**What to produce**. The records that follow should be returned exactly, pictures excluded.

**Supplied records**.
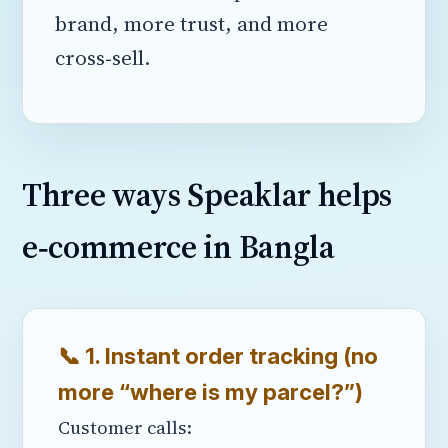
brand, more trust, and more
cross‑sell.
Three ways Speaklar helps
e‑commerce in Bangla
📞 1. Instant order tracking (no
more “where is my parcel?”)
Customer calls:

**Task response**.
brand, more trust, and more
cross‑sell.
Three ways Speaklar helps
e‑commerce in Bangla
📞 1. Instant order tracking (no
more “where is my parcel?”)
Customer calls:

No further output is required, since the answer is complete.